A few weeks ago I gave a presentation that included an overview of what we mean by web concurrency on the back end.
Also, since I had been wanting to try Tumult Hype for a while, I took the opportunity to make animations! (And hat tip to Tumult, Hype is really great)
I’m going to write longer posts to look at the three concurrency models more closely, for example to explain how we achieve concurrency in Rails despite its sequential approach to request handling.

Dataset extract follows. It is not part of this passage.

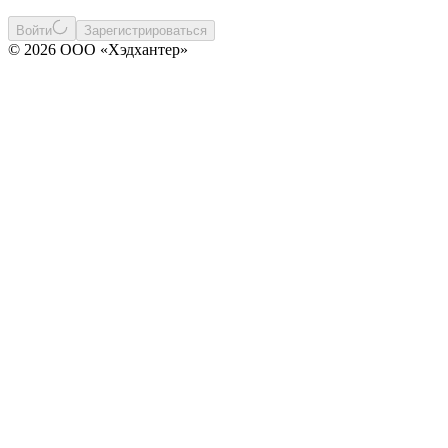
Войти
Зарегистрироваться
© 2026 ООО «Хэдхантер»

In the meantime, here are the animations:
Hopefully they will make sense to you if you’re already familiar with how those libraries and frameworks work. If they don’t, read on.
And if you find them helpful, feel free to use them!
The request journey
The animations might require a bit of explanation. Let’s have a look at the first one. Not because it’s titled “Ruby”, but because it’s the simplest one.
There are coloured loops, lines and a moving circle. The loops and lines represent different types of activities that happen on the back end when a request is processed. The lengths and sizes are a rough approximation of the time that something would take (so that a DB query takes longer than a cache read, but less than a request to an external API). The moving circle that travels along the lines and loops is our incoming HTTP request, but also an indicator of progress and what is being executed.
The request comes in and reaches the server that starts processing it immediately. That’s the inner red loop, where the CPU work happens. At this stage, the server is probably parsing the request headers and body, or analyzing the request method and path to route the request to the right handler.
Responding to this request is not simply CPU-bound, however, but also I/O-bound. And, in fact, soon enough the server needs to communicate with an external resource. The yellow loop represents the time spent reading from (or writing to) a cache, and the white lines represent I/O activity. When the request is travelling on one of the external loops, no CPU work happens on the server.
In our case the server has started handling the request and, as soon as it completes the preliminary parsing and routing steps, it checks if there is a cached response available (there isn’t). Once a reply has been returned from the cache, the server resumes the CPU work and executes the code in the request handler until it has to query a database.
The blue loops represent the time spent querying a DB, and let’s say that the first one is a read operation the second one, later, an update. Once the DB query has completed, the server goes back to do some more CPU work. This time it’s probably filtering and analyzing the data obtained from the DB.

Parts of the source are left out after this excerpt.